Materials provided —
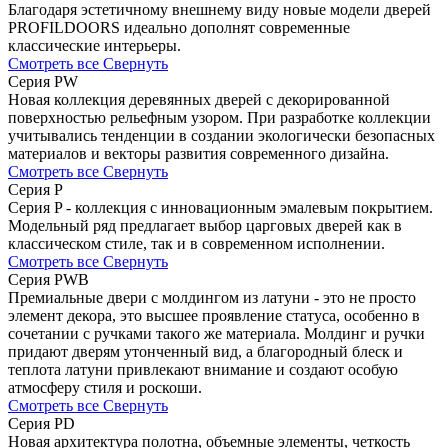
Благодаря эстетичному внешнему виду новые модели дверей
PROFILDOORS идеально дополнят современные
классические интерьеры.
Смотреть все
Свернуть
Серия PW
Новая коллекция деревянных дверей с декорированной
поверхностью рельефным узором. При разработке коллекции
учитывались тенденции в создании экологически безопасных
материалов и векторы развития современного дизайна.
Смотреть все
Свернуть
Серия P
Серия P - коллекция с инновационным эмалевым покрытием.
Модельный ряд предлагает выбор царговых дверей как в
классическом стиле, так и в современном исполнении.
Смотреть все
Свернуть
Серия PWB
Премиальные двери с молдингом из латуни - это не просто
элемент декора, это высшее проявление статуса, особенно в
сочетании с ручками такого же материала. Молдинг и ручки
придают дверям утонченный вид, а благородный блеск и
теплота латуни привлекают внимание и создают особую
атмосферу стиля и роскоши.
Смотреть все
Свернуть
Серия PD
Новая архитектура полотна, объемные элементы, четкость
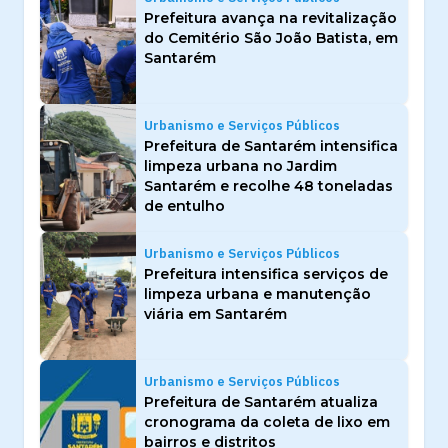
Prefeitura avança na revitalização
do Cemitério São João Batista, em
Santarém
Urbanismo e Serviços Públicos
Prefeitura de Santarém intensifica
limpeza urbana no Jardim
Santarém e recolhe 48 toneladas
de entulho
Urbanismo e Serviços Públicos
Prefeitura intensifica serviços de
limpeza urbana e manutenção
viária em Santarém
Urbanismo e Serviços Públicos
Prefeitura de Santarém atualiza
cronograma da coleta de lixo em
bairros e distritos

What you have to do —
When a line in the data above contains the string "intensifica", copy that line.

Task answer —
Prefeitura de Santarém intensifica
Prefeitura intensifica serviços de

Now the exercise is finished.